▸ Try it
Work out how many lines in the material below hold "Europa", then give only that number.
═══ Entries shown ═══
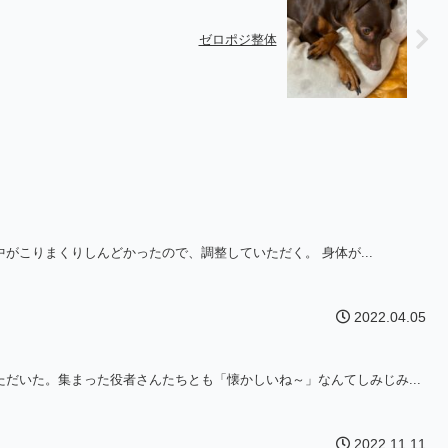
ゼロポジ整体
がこりまくりしんどかったので、調整していただく。 身体が...
2022.04.05
だいた。集まった役者さんたちとも「懐かしいね～」なんてしみじみ...
2022.11.11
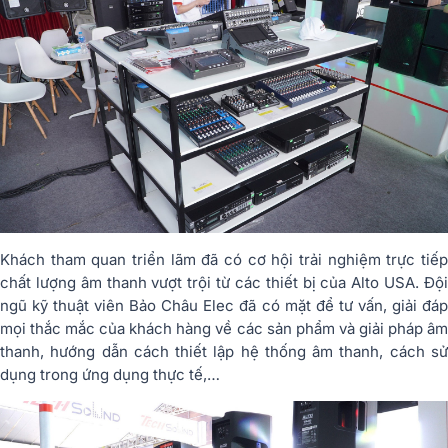
Khách tham quan triển lãm đã có cơ hội trải nghiệm trực tiếp
chất lượng âm thanh vượt trội từ các thiết bị của Alto USA. Đội
ngũ kỹ thuật viên Bảo Châu Elec đã có mặt để tư vấn, giải đáp
mọi thắc mắc của khách hàng về các sản phẩm và giải pháp âm
thanh, hướng dẫn cách thiết lập hệ thống âm thanh, cách sử
dụng trong ứng dụng thực tế,…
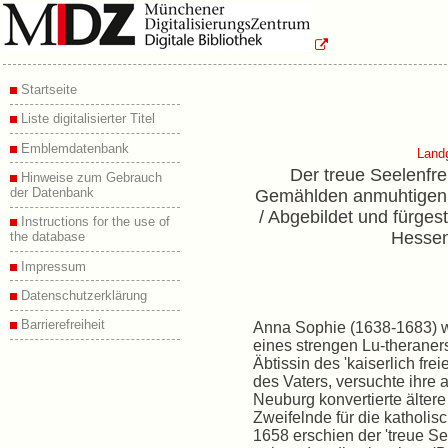
Startseite
Liste digitalisierter Titel
Emblemdatenbank
Land
Der treue Seelenfre
Hinweise zum Gebrauch
der Datenbank
Gemählden anmuhtigen 
/ Abgebildet und fürges
Instructions for the use of
Hessen,
the database
Impressum
Datenschutzerklärung
Barrierefreiheit
Anna Sophie (1638-1683) wa
eines strengen Lu-theraner
Äbtissin des 'kaiserlich fre
des Vaters, versuchte ihre 
Neuburg konvertierte älter
Zweifelnde für die katholis
1658 erschien der 'treue S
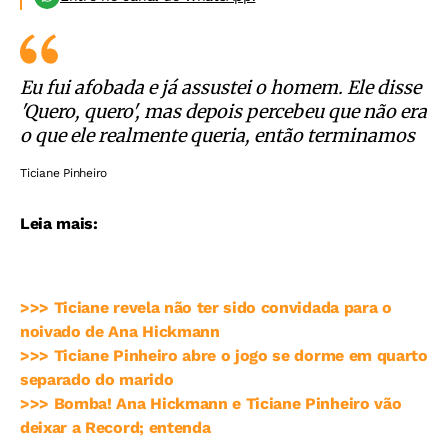
Eu fui afobada e já assustei o homem. Ele disse
'Quero, quero', mas depois percebeu que não era
o que ele realmente queria, então terminamos
Ticiane Pinheiro
Leia mais:
>>> Ticiane revela não ter sido convidada para o
noivado de Ana Hickmann
>>> Ticiane Pinheiro abre o jogo se dorme em quarto
separado do marido
>>> Bomba! Ana Hickmann e Ticiane Pinheiro vão
deixar a Record; entenda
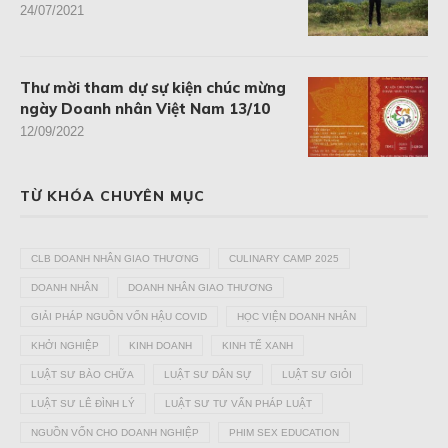
24/07/2021
Thư mời tham dự sự kiện chúc mừng
ngày Doanh nhân Việt Nam 13/10
12/09/2022
TỪ KHÓA CHUYÊN MỤC
CLB DOANH NHÂN GIAO THƯƠNG
CULINARY CAMP 2025
DOANH NHÂN
DOANH NHÂN GIAO THƯƠNG
GIẢI PHÁP NGUỒN VỐN HẬU COVID
HỌC VIỆN DOANH NHÂN
KHỞI NGHIỆP
KINH DOANH
KINH TẾ XANH
LUẬT SƯ BÀO CHỮA
LUẬT SƯ DÂN SỰ
LUẬT SƯ GIỎI
LUẬT SƯ LÊ ĐÌNH LÝ
LUẬT SƯ TƯ VẤN PHÁP LUẬT
NGUỒN VỐN CHO DOANH NGHIỆP
PHIM SEX EDUCATION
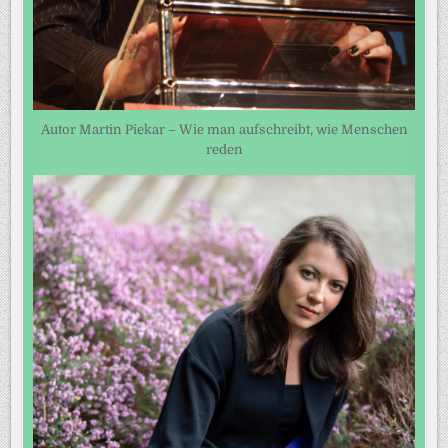
Autor Martin Piekar – Wie man aufschreibt, wie Menschen
reden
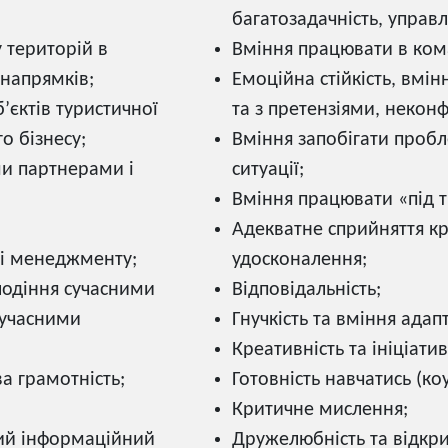
багатозадачність, управл
 територій в
Вміння працювати в кома
 напрямків;
Емоційна стійкість, вмін
’єктів туристичної
та з претензіями, неконф
о бізнесу;
Вміння запобігати пробл
ми партнерами і
ситуації;
Вміння працювати «під 
;
Адекватне сприйняття кр
 і менеджменту;
удосконалення;
лодіння сучасними
Відповідальність;
сучасними
Гнучкість та вміння адапт
Креативність та ініціатив
а грамотність;
Готовність навчатись (ко
Критичне мислення;
ний інформаційний
Дружелюбність та відкрит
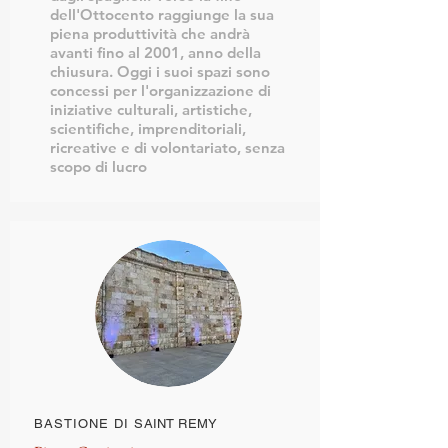
dell'Ottocento raggiunge la sua
piena produttività che andrà
avanti fino al 2001, anno della
chiusura. Oggi i suoi spazi sono
concessi per l'organizzazione di
iniziative culturali, artistiche,
scientifiche, imprenditoriali,
ricreative e di volontariato, senza
scopo di lucro
BASTIONE DI
SAINT REMY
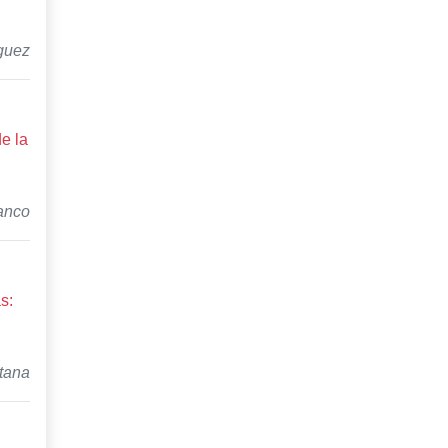
guez
e la
anco
s:
l
tana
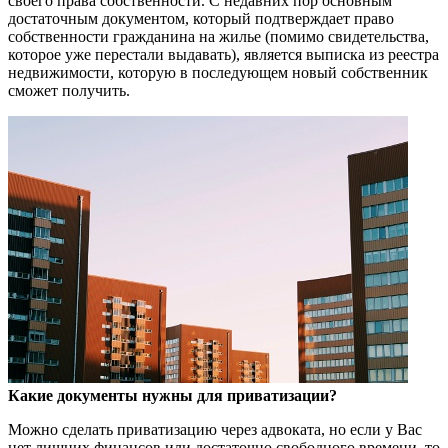
своего права собственности. С недавних пор основным
достаточным документом, который подтверждает право
собственности гражданина на жилье (помимо свидетельства,
которое уже перестали выдавать), является выписка из реестра
недвижимости, которую в последующем новый собственник
сможет получить.
Какие документы нужны для приватизации?
Можно сделать приватизацию через адвоката, но если у Вас
нет лишних финансов или достаточно свободного времени, то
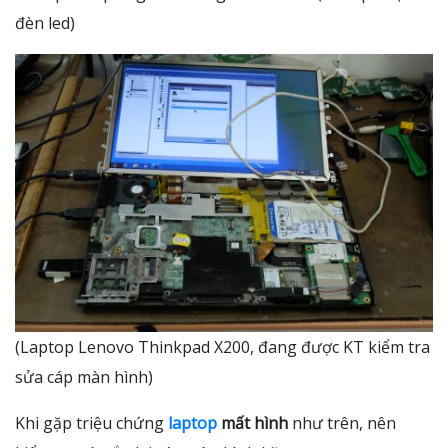
đèn led)
(Laptop Lenovo Thinkpad X200, đang được KT kiểm tra
sửa cáp màn hình)
Khi gặp triệu chứng
laptop
mất hình
như trên, nên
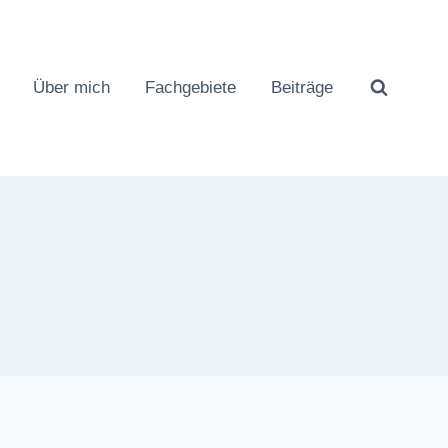
Über mich
Fachgebiete
Beiträge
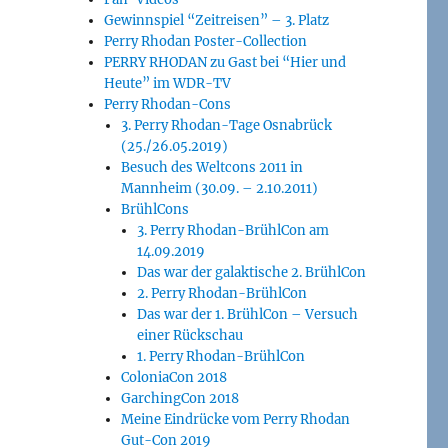
Gewinnspiel “Zeitreisen” – 3. Platz
Perry Rhodan Poster-Collection
PERRY RHODAN zu Gast bei “Hier und
Heute” im WDR-TV
Perry Rhodan-Cons
3. Perry Rhodan-Tage Osnabrück
(25./26.05.2019)
Besuch des Weltcons 2011 in
Mannheim (30.09. – 2.10.2011)
BrühlCons
3. Perry Rhodan-BrühlCon am
14.09.2019
Das war der galaktische 2. BrühlCon
2. Perry Rhodan-BrühlCon
Das war der 1. BrühlCon – Versuch
einer Rückschau
1. Perry Rhodan-BrühlCon
ColoniaCon 2018
GarchingCon 2018
Meine Eindrücke vom Perry Rhodan
Gut-Con 2019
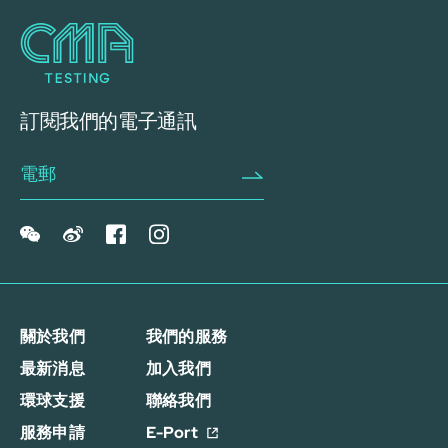
訂閱我們的電子通訊
關於我們
我們的服務
最新消息
加入我們
環球支援
聯絡我們
服務申請
E-Port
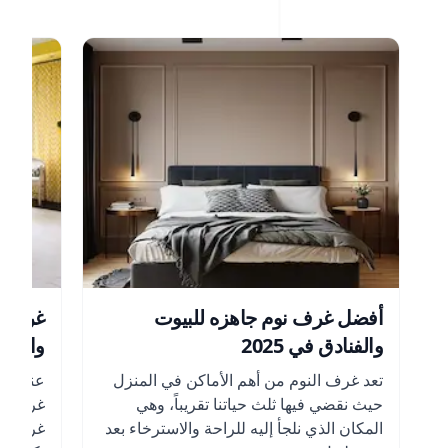
أفضل غرف نوم جاهزه للبيوت
غرف ن
والفنادق في 2025
والأنوا
تعد غرف النوم من أهم الأماكن في المنزل
عندما ي
حيث نقضي فيها ثلث حياتنا تقريباً، وهي
غرفة ال
المكان الذي نلجأ إليه للراحة والاسترخاء بعد
غرف نوم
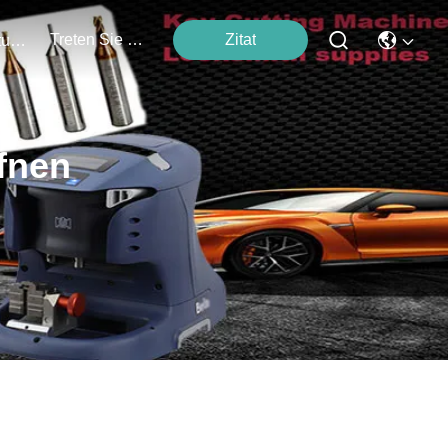
Treten Sie Mit Uns In Verbindung
Zitat
Veranstaltungen
fnen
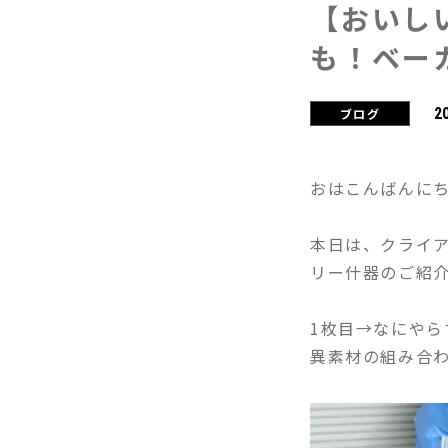
【おいし
も！ベー
2
ブログ
おはこんばんに
本日は、クライ
リー什器のご紹
1枚目→なにや
異素材の組み合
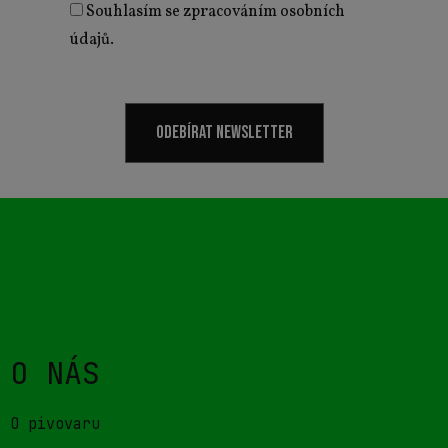
Souhlasím se zpracováním osobních
údajů.
ODEBÍRAT NEWSLETTER
O NÁS
O pivovaru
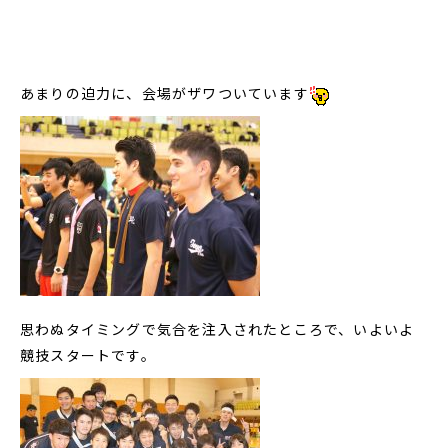
あまりの迫力に、会場がザワついています
思わぬタイミングで気合を注入されたところで、いよいよ
競技スタートです。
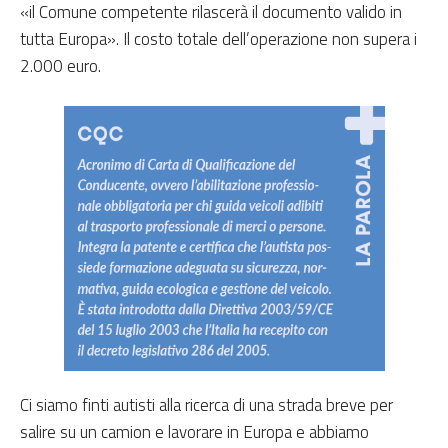
«il Comune competente rilascerà il documento valido in
tutta Europa». Il costo totale dell’operazione non supera i
2.000 euro.
Ci siamo finti autisti alla ricerca di una strada breve per
salire su un camion e lavorare in Europa e abbiamo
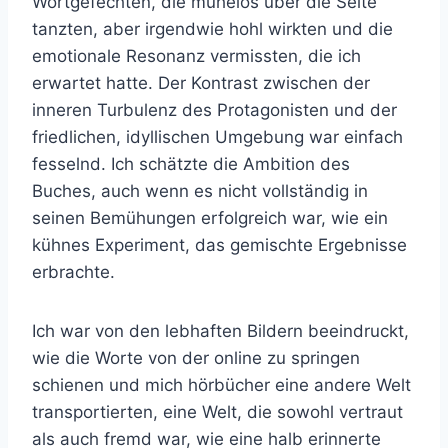
Wortgefechten, die mühelos über die Seite
tanzten, aber irgendwie hohl wirkten und die
emotionale Resonanz vermissten, die ich
erwartet hatte. Der Kontrast zwischen der
inneren Turbulenz des Protagonisten und der
friedlichen, idyllischen Umgebung war einfach
fesselnd. Ich schätzte die Ambition des
Buches, auch wenn es nicht vollständig in
seinen Bemühungen erfolgreich war, wie ein
kühnes Experiment, das gemischte Ergebnisse
erbrachte.
Ich war von den lebhaften Bildern beeindruckt,
wie die Worte von der online zu springen
schienen und mich hörbücher eine andere Welt
transportierten, eine Welt, die sowohl vertraut
als auch fremd war, wie eine halb erinnerte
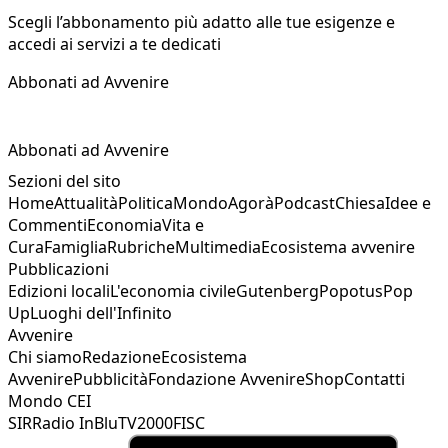
Scegli l’abbonamento più adatto alle tue esigenze e
accedi ai servizi a te dedicati
Abbonati ad Avvenire
Abbonati ad Avvenire
Sezioni del sito
Home
Attualità
Politica
Mondo
Agorà
Podcast
Chiesa
Idee e
Commenti
Economia
Vita e
Cura
Famiglia
Rubriche
Multimedia
Ecosistema avvenire
Pubblicazioni
Edizioni locali
L'economia civile
Gutenberg
Popotus
Pop
Up
Luoghi dell'Infinito
Avvenire
Chi siamo
Redazione
Ecosistema
Avvenire
Pubblicità
Fondazione Avvenire
Shop
Contatti
Mondo CEI
SIR
Radio InBlu
TV2000
FISC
═══
▸ Answer box
2